After graduating with a BFA in Photography from Pratt Institute, Lynn moved to Australia. She was drawn to Australia’s vast desert interior, a place that defies traditional conceptions of landscape. This was… more
Between death and, 2024
Single channel video, running time 11'55"
"Between death and," a video collaboration with Catherine Borg, is an exploration of a funeral parlor in the center of Baltimore City on the precipice of its own transition. The film is a meditation on crossing boundaries—the liminal states embedded in life, death, and grief.
The video is unique for the range of image capturing technologies used to describe the condition of the building and to convey to the emotional nature of the subject. This is also true of the score by sound artist Jason Sloan which was generated by recording sounds emanating from the building’s internal structure and objects found in the former funeral home.
In A Matter of Time, 2020-present
In A Matter of Time explores a range of personal and historical events in which time and memory come together in the form of a photograph. I am interested in how photographic panoramas made with large format cameras convey a unique sense of temporality with their elongated rectangular shape. The project also foregrounds a period in the history of photographic technology when it was common to use wide-angle cameras to document large groups of people and sweeping landscapes.
My fascination with panoramic photographs began when I was sorting through boxes of family photographs with the intention to cull the collection. During this process, I discovered an assortment of tightly rolled photographic scrolls. These scrolls, depicting groups of campers, rows of school children, and adults attending banquets, were taken decades ago with a large format camera. My interest in these vintage panoramic photographs eventually expanded to cover other commemorative events such as regiments of soldiers from various 20th Century wars.
Back in the studio, I began to strategically unfurl and rotate these scrolls, sometimes lighting both the front and back of the image, as a way of revealing simultaneously the photograph and any autographs scribbled on the back. Moving the photograph during exposure was another way of suggesting time. The panorama’s exaggerated proportions, their malleability, make it possible to “animate” the image during exposure. The landscape framing the edges of the picture was also important, suggesting ways of manipulating the scroll to emphasize its presence.

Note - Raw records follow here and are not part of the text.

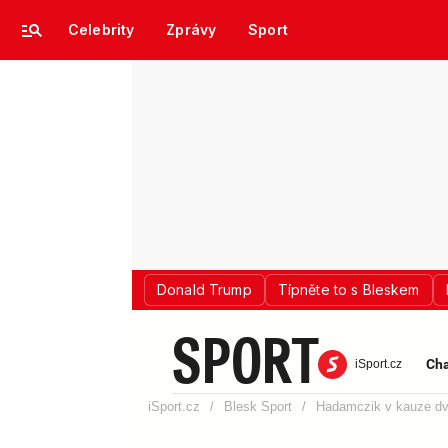
Celebrity
Zprávy
Sport
Donald Trump
Típněte to s Bleskem
SPORT
Cha
iSport.cz
iSport.cz
/
Blesk Sport
/
Hadamczik v kauze dvo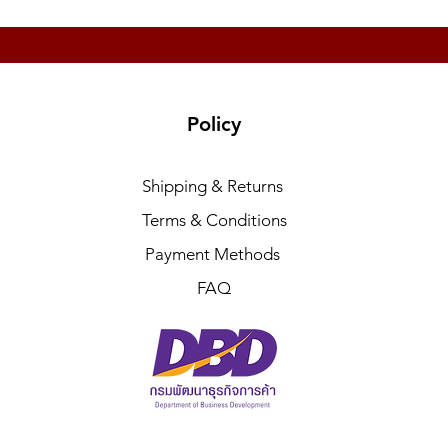
Policy
Shipping & Returns
Terms & Conditions
Payment Methods
FAQ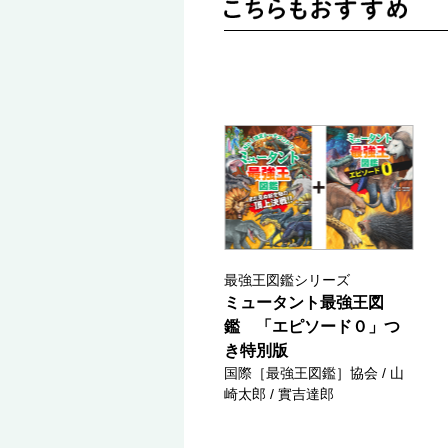
最強王図鑑シリーズ
ミュータント最強王図
鑑 「エピソード０」つ
き特別版
国際［最強王図鑑］協会 / 山
崎太郎 / 實吉達郎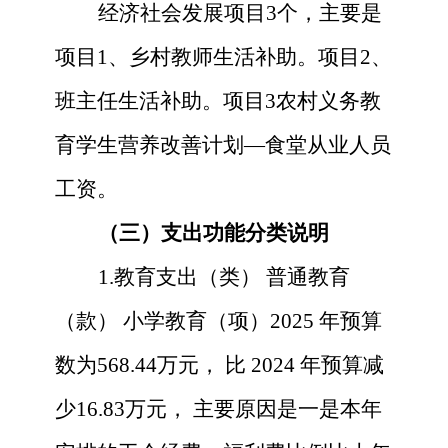
经济社会发展项目
3
个，主要是
项目
1、乡村教师生活补助
。
项目
2、
班主任生活补助
。
项目
3农村义务教
育学生营养改善计划—食堂从业人员
工资
。
（三）支出功能分类说明
1.教育支出
（类）
普通教育
（款）
小学教育（项）
2025
年预算
数为
568.44
万元，
比
2024
年预算
减
少
16.83
万元，
主要原因是
一是本年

Given the relationship a photograph inevitably has with the past, my desire is to focus on the act of remembering. The contortions of the scrolls—the twisting, curling, and blurring during exposure—mirror the fragility of memory. My manipulation of the scrolls attempts to evoke how the gap between the photograph and memory continues to widen as the time when the picture was taken recedes further into the past. This is also true for the near-obsolete technology used to make these panoramas.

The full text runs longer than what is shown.